Remember the RPN equation from earlier? This is where you assign an RPN number to each action established in steps two through four. The RPN number helps prioritize and assign follow-up action items. As discussed previously, RPN is calculated by multiplying the severity, occurrence and detection rankings for each possible failure, cause and control combination. After you've assigned RPNs for additional follow-up, assign the actions to the appropriate employees and make sure due dates are set for the completed actions.

Based on the assigned rankings in our example, the RPN is 240 (10 x 4 x 6).

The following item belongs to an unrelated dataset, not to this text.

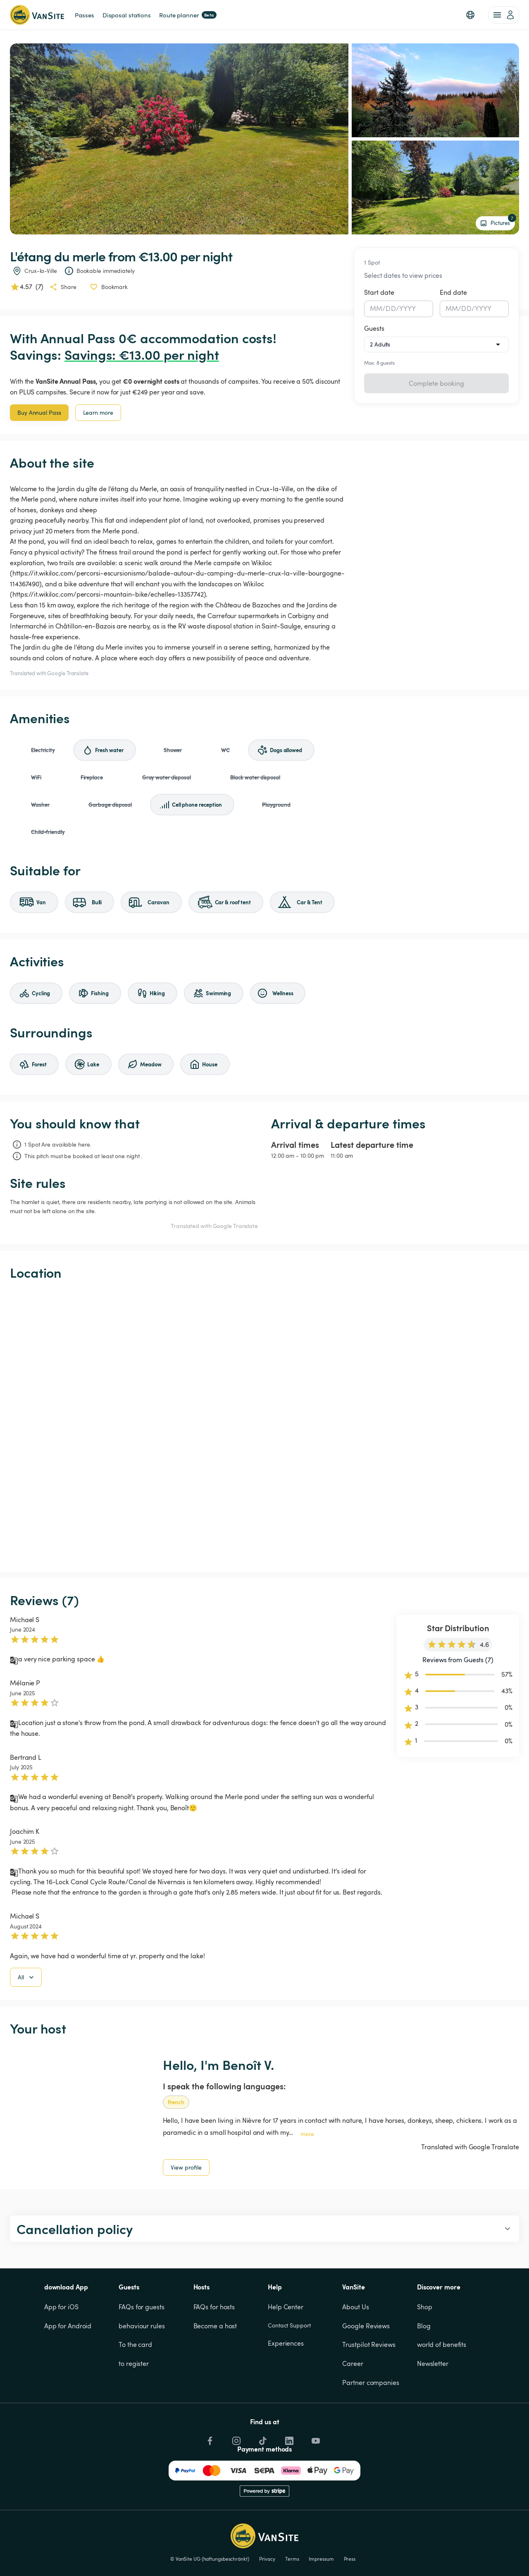 The height and width of the screenshot is (2576, 529). What do you see at coordinates (432, 2363) in the screenshot?
I see `Newsletter` at bounding box center [432, 2363].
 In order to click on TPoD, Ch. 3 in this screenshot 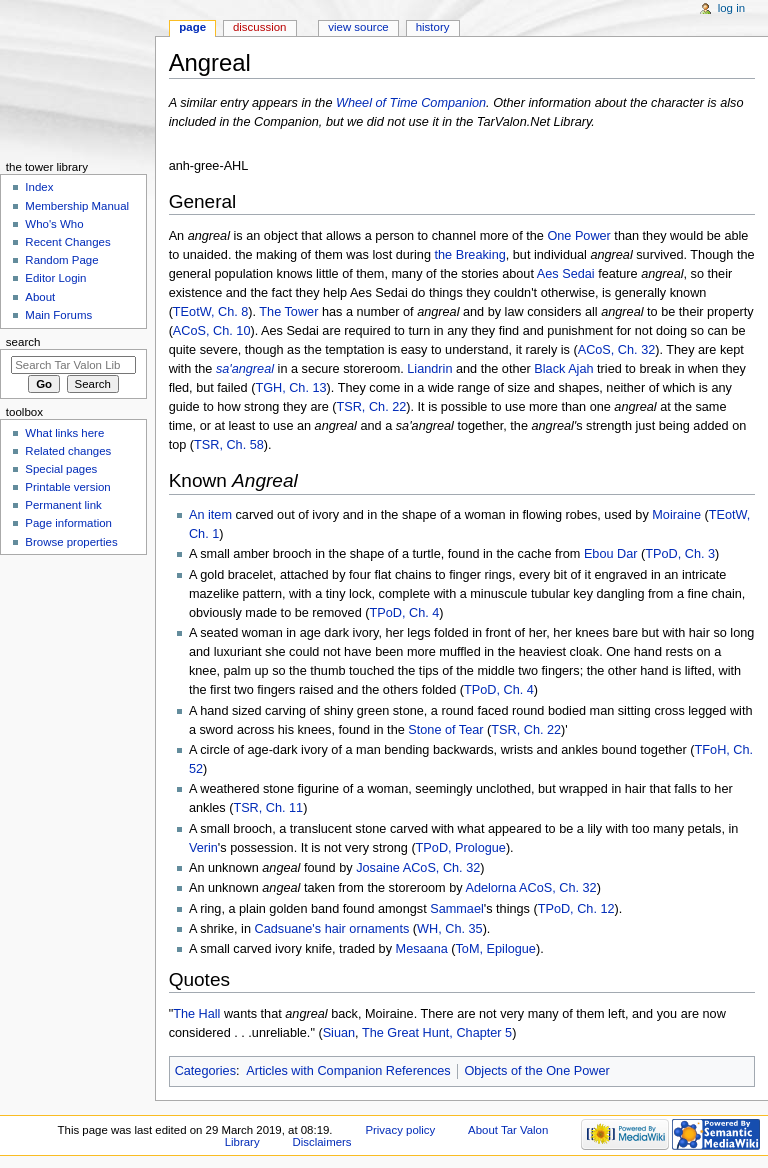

Step 6: Take Action and Review the Design

Since the whole purpose of performing FMEA is to discover and mitigate risk, an action is only complete once it has been determined that it successfully reduces risk. In this step, failures should be listed in descending RPN order, so you can concentrate your efforts on the most critical areas. You may have heard of the Pareto principle, which states that 80 percent of issues come from 20 percent of the causes. This means the decision on where to focus your attention shouldn't be based strictly on the RPN alone, although it is a good starting point. The FMEA team leader should ensure actions are taken by the pre-determined due dates so a design review can occur.

Step 7: Re-Ranking RPN

Finally, you want to see if your actions truly did mitigate risk. Once all risk-mitigating actions have been implemented, the FMEA team should meet and re-rank each value (severity, occurrence and detection) and calculate a new RPN. The old and new RPNs should be compared, and if the risk factors are lower, new actions can be implemented into the design or process phases.


FMEA Template Example

Below is an FMEA template using the airbag example from above. Listed topics are defined as follows:

  • Item: This refers to the item being analyzed, otherwise known as the function.
  • Failure mode: This describes what has gone wrong.
  • Failure effects: This describes the potential impact of the failure.
  • Severity (S): This ranking shows how severely this failure will impact the customer.
  • Causes: List potential causes of how the failure could occur.
  • Occurrence (O): This ranking shows the likelihood of the failure happening and the frequency at which it may occur.
  • Controls: What controls are already in place that could prevent the failure from happening or detect it should it happen?
  • Detection (D): This ranking shows how easy the failure is to detect.
  • RPN: Calculate the RPN and place the number in this column for reference.
  • Recommended actions: List actions that will mitigate the risk of this failure occurring.
  • Responsibility and due date: Assign who should implement the recommended actions and assign a due date.
  • Actions taken: Once the assigned party has implemented the recommended actions, list it here.
  • New RPN: Calculate the new RPN, taking into consideration the newly implemented actions, and compare the new RPN with the old RPN.
FMEA Template

Many people add additional columns to the template after the RPN column to help keep track of action items and track improvement. In the case of our airbag scenario, additional colums might look like this:

  • Recommended actions: Add manual/visual inspection as the first step in the airbag installation process
  • Responsibility and Due Date: Airbag installation technician is responsible (11/15/2019)
  • Action Taken: Step added - manual and visual inspection on the assembly line

Now, you can add new columns for Severity, Occurrence, and Detection to see if the changes made a difference in the RPN.